Work request ▸ Provide an exact copy of the data, excluding the images.

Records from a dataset

↓↓↓

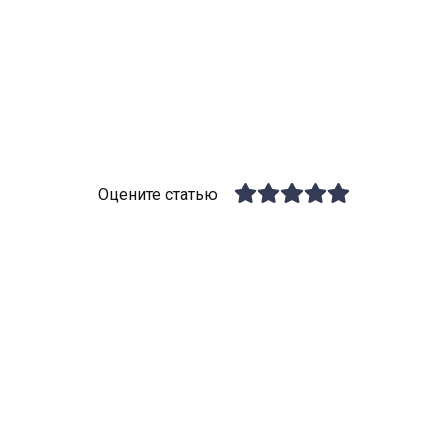
Оцените статью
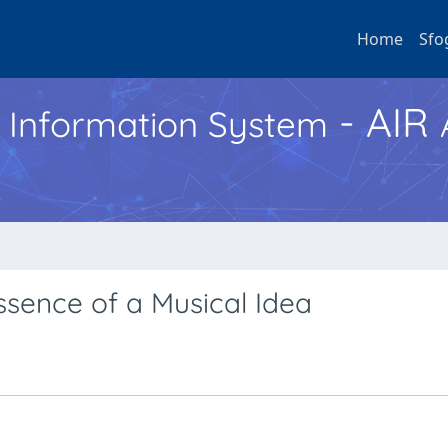
Home
Sfo
- AIR
h Information System
ssence of a Musical Idea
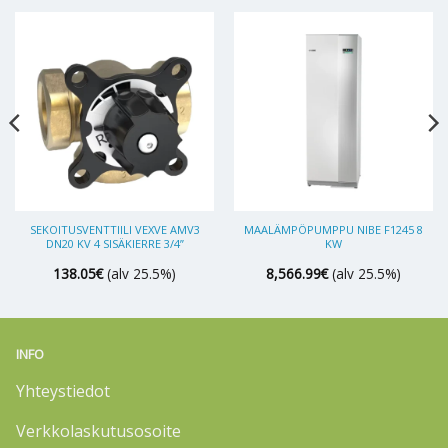
SEKOITUSVENTTIILI VEXVE AMV3
MAALÄMPÖPUMPPU NIBE F1245 8
DN20 KV 4 SISÄKIERRE 3/4”
KW
138.05
€
(alv 25.5%)
8,566.99
€
(alv 25.5%)
INFO
Yhteystiedot
Verkkolaskutusosoite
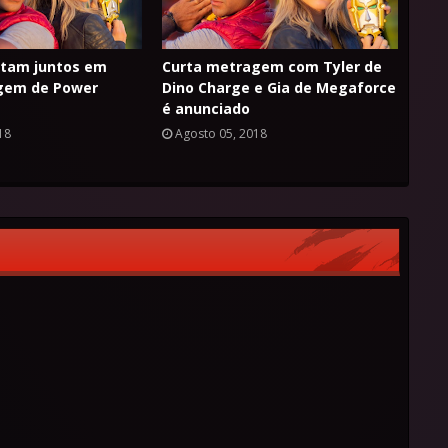
lutam juntos em
Curta metragem com Tyler de
gem de Power
Dino Charge e Gia de Megaforce
é anunciado
18
Agosto 05, 2018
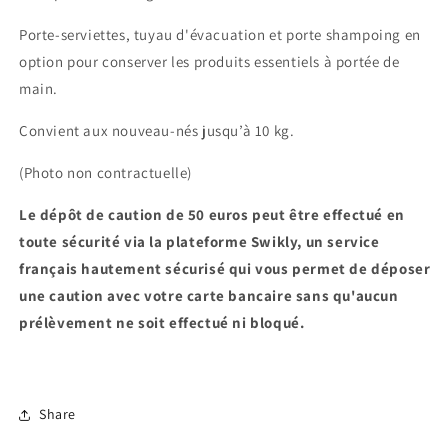
Porte-serviettes, tuyau d'évacuation et porte shampoing en
option pour conserver les produits essentiels à portée de
main.
Convient aux nouveau-nés jusqu’à 10 kg.
(Photo non contractuelle)
Le dépôt de caution de 50 euros peut être effectué en
toute sécurité via la plateforme Swikly, un service
français hautement sécurisé qui vous permet de déposer
une caution avec votre carte bancaire sans qu'aucun
prélèvement ne soit effectué ni bloqué.
Share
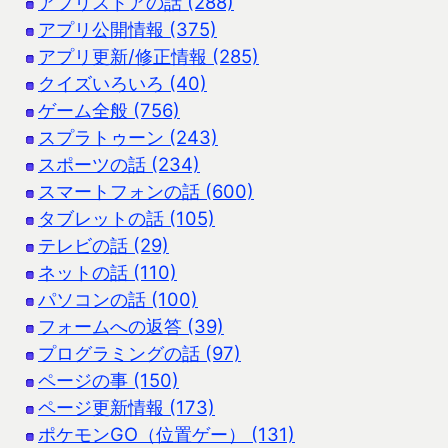
アプリストアの話 (288)
アプリ公開情報 (375)
アプリ更新/修正情報 (285)
クイズいろいろ (40)
ゲーム全般 (756)
スプラトゥーン (243)
スポーツの話 (234)
スマートフォンの話 (600)
タブレットの話 (105)
テレビの話 (29)
ネットの話 (110)
パソコンの話 (100)
フォームへの返答 (39)
プログラミングの話 (97)
ページの事 (150)
ページ更新情報 (173)
ポケモンGO（位置ゲー） (131)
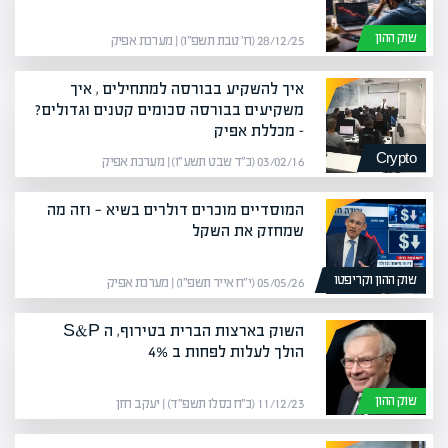
שוק ההון
28/12/25 (ח׳ טבת תשפ״ו) | מערכת אפיק
איך להשקיע בבורסה למתחילים , איך
משקיעים בבורסה סכומים קטנים וגדולים?
– מכללת אפיק
Crypto
03/02/16 (כ״ד שבט תשע״ו) | מערכת אפיק
המוסדיים מוכרים דולרים בשיא — וזה מה
שמחזק את השקל
שוק ההון וקריפטו
05/05/26 (י״ח אייר תשפ״ו) | מערכת אפיק
השוק בארצות הברית בטירוף, ה S&P
הולך לעלות לפחות ב 4%
שוק ההון
11/12/23 (כ״ח כסלו תשפ״ד) | יעקב חזן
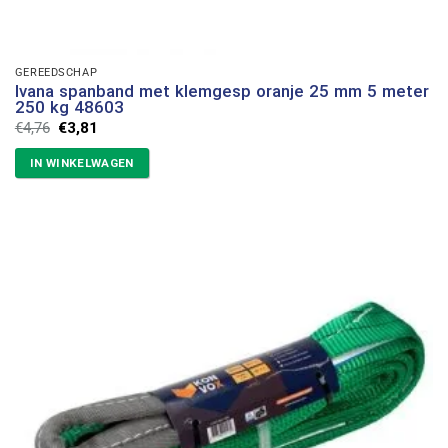
GEREEDSCHAP
Ivana spanband met klemgesp oranje 25 mm 5 meter
250 kg 48603
Oorspronkelijke
Huidige
€
4,76
€
3,81
prijs
prijs
was:
is:
IN WINKELWAGEN
€4,76.
€3,81.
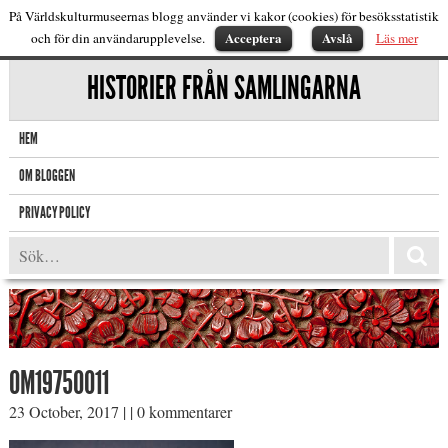
På Världskulturmuseernas blogg använder vi kakor (cookies) för besöksstatistik
Acceptera
Avslå
och för din användarupplevelse.
Läs mer
HISTORIER FRÅN SAMLINGARNA
HEM
OM BLOGGEN
PRIVACY POLICY
OM19750011
23 October, 2017
|
|
0 kommentarer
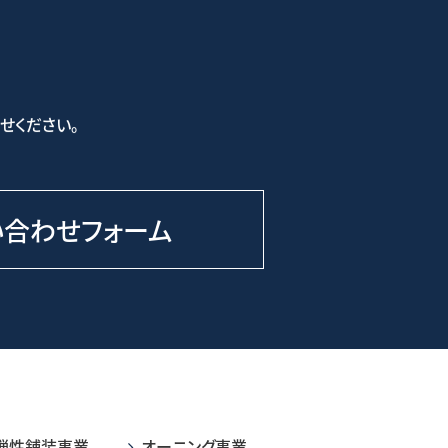
せください。
い合わせフォーム
弾性舗装事業
オーニング事業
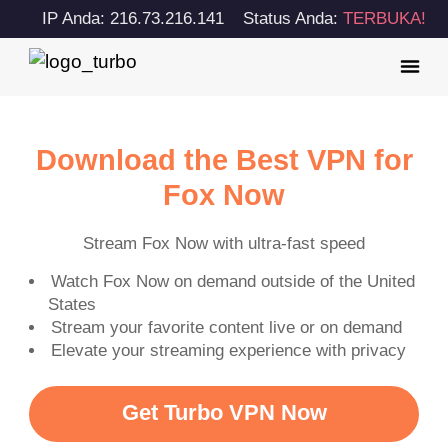
IP Anda: 216.73.216.141
Status Anda:
TERBUKA!
Download the Best VPN for
Fox Now
Stream Fox Now with ultra-fast speed
Watch Fox Now on demand outside of the United
States
Stream your favorite content live or on demand
Elevate your streaming experience with privacy
Get Turbo VPN Now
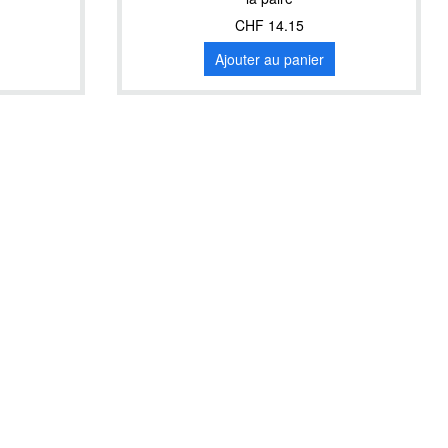
CHF 14.15
Ajouter au panier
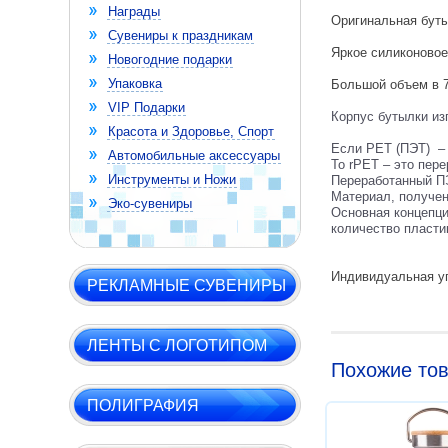
Награды
Оригинальная буты
Сувениры к праздникам
Яркое силиконовое
Новогодние подарки
Упаковка
Большой объем в 7
VIP Подарки
Корпус бутылки из
Красота и Здоровье, Спорт
Если PET (ПЭТ) – 
Автомобильные аксессуары
То rPET – это пер
Инструменты и Ножи
Переработанный ПЭ
Материал, получен
Эко-сувениры
Основная концепци
количество пласти
Индивидуальная уп
РЕКЛАМНЫЕ СУВЕНИРЫ
ЛЕНТЫ С ЛОГОТИПОМ
Похожие то
ПОЛИГРАФИЯ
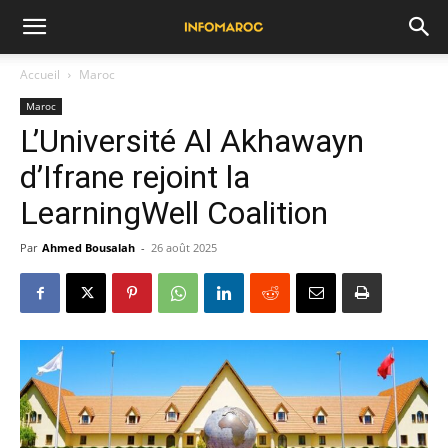
Accueil
Maroc
Maroc
L’Université Al Akhawayn
d’Ifrane rejoint la
LearningWell Coalition
Par
Ahmed Bousalah
-
26 août 2025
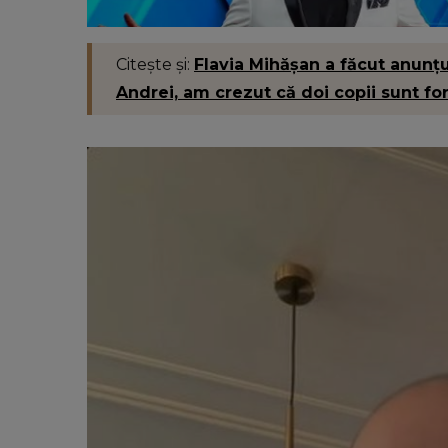
Citește și:
Flavia Mihășan a făcut anunțul
Andrei, am crezut că doi copii sunt fo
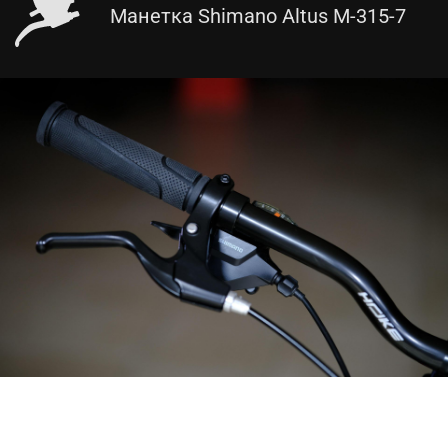
Манетка Shimano Altus M-315-7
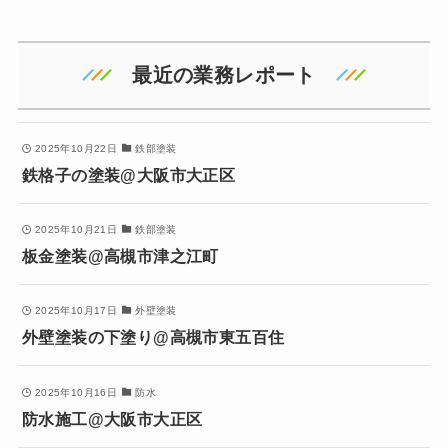
最近の業務レポート
2025年10月22日
鉄部塗装
鉄格子の塗装@大阪市大正区
2025年10月21日
鉄部塗装
板金塗装@高槻市津之江町
2025年10月17日
外壁塗装
外壁塗装の下塗り@高槻市東五百住
2025年10月16日
防水
防水施工@大阪市大正区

↑↑↑

Written solution ▸
Оцените статью
Home
Sfo
- AIR
h Information System
ssence of a Musical Idea
SEKOITUSVENTTIILI VEXVE AMV3
MAALÄMPÖPUMPPU NIBE F1245 8
DN20 KV 4 SISÄKIERRE 3/4”
KW
138.05
€
(alv 25.5%)
8,566.99
€
(alv 25.5%)
INFO
Yhteystiedot
Verkkolaskutusosoite
lutam juntos em
Curta metragem com Tyler de
gem de Power
Dino Charge e Gia de Megaforce
é anunciado
18
Agosto 05, 2018
Porte-serviettes, tuyau d'évacuation et porte shampoing en
option pour conserver les produits essentiels à portée de
main.
Convient aux nouveau-nés jusqu’à 10 kg.
(Photo non contractuelle)
Le dépôt de caution de 50 euros peut être effectué en
toute sécurité via la plateforme Swikly, un service
français hautement sécurisé qui vous permet de déposer
une caution avec votre carte bancaire sans qu'aucun
prélèvement ne soit effectué ni bloqué.
Share
アプリストアの話 (288)
アプリ公開情報 (375)
アプリ更新/修正情報 (285)
クイズいろいろ (40)
ゲーム全般 (756)
スプラトゥーン (243)
スポーツの話 (234)
スマートフォンの話 (600)
タブレットの話 (105)
テレビの話 (29)
ネットの話 (110)
パソコンの話 (100)
フォームへの返答 (39)
プログラミングの話 (97)
ページの事 (150)
ページ更新情報 (173)
ポケモンGO（位置ゲー） (131)
שוק ההון
28/12/25 (ח׳ טבת תשפ״ו) | מערכת אפיק
איך להשקיע בבורסה למתחילים , איך
משקיעים בבורסה סכומים קטנים וגדולים?
– מכללת אפיק
Crypto
03/02/16 (כ״ד שבט תשע״ו) | מערכת אפיק
המוסדיים מוכרים דולרים בשיא — וזה מה
שמחזק את השקל
שוק ההון וקריפטו
05/05/26 (י״ח אייר תשפ״ו) | מערכת אפיק
השוק בארצות הברית בטירוף, ה S&P
הולך לעלות לפחות ב 4%
שוק ההון
11/12/23 (כ״ח כסלו תשפ״ד) | יעקב חזן
GEREEDSCHAP
Ivana spanband met klemgesp oranje 25 mm 5 meter
250 kg 48603
Oorspronkelijke
Huidige
€
4,76
€
3,81
prijs
prijs
was:
is:
IN WINKELWAGEN
€4,76.
€3,81.
På Världskulturmuseernas blogg använder vi kakor (cookies) för besöksstatistik
Acceptera
Avslå
och för din användarupplevelse.
Läs mer
HISTORIER FRÅN SAMLINGARNA
HEM
OM BLOGGEN
PRIVACY POLICY
OM19750011
23 October, 2017
|
|
0 kommentarer
せください。
い合わせフォーム
弾性舗装事業
オーニング事業
IP Anda: 216.73.216.141
Status Anda:
TERBUKA!
Download the Best VPN for
Fox Now
Stream Fox Now with ultra-fast speed
Watch Fox Now on demand outside of the United
States
Stream your favorite content live or on demand
Elevate your streaming experience with privacy
Get Turbo VPN Now
CHF 14.15
Ajouter au panier
Награды
Оригинальная буты
Сувениры к праздникам
Яркое силиконовое
Новогодние подарки
Упаковка
Большой объем в 7
VIP Подарки
Корпус бутылки из
Красота и Здоровье, Спорт
Если PET (ПЭТ) – 
Автомобильные аксессуары
То rPET – это пер
Инструменты и Ножи
Переработанный ПЭ
Материал, получен
Эко-сувениры
Основная концепци
количество пласти
Индивидуальная уп
РЕКЛАМНЫЕ СУВЕНИРЫ
ЛЕНТЫ С ЛОГОТИПОМ
Похожие то
ПОЛИГРАФИЯ
Accueil
Maroc
Maroc
L’Université Al Akhawayn
d’Ifrane rejoint la
LearningWell Coalition
Par
Ahmed Bousalah
-
26 août 2025
Citește și:
Flavia Mihășan a făcut anunțul
Andrei, am crezut că doi copii sunt fo
Манетка Shimano Altus M-315-7
最近の業務レポート
2025年10月22日
鉄部塗装
鉄格子の塗装@大阪市大正区
2025年10月21日
鉄部塗装
板金塗装@高槻市津之江町
2025年10月17日
外壁塗装
外壁塗装の下塗り@高槻市東五百住
2025年10月16日
防水
防水施工@大阪市大正区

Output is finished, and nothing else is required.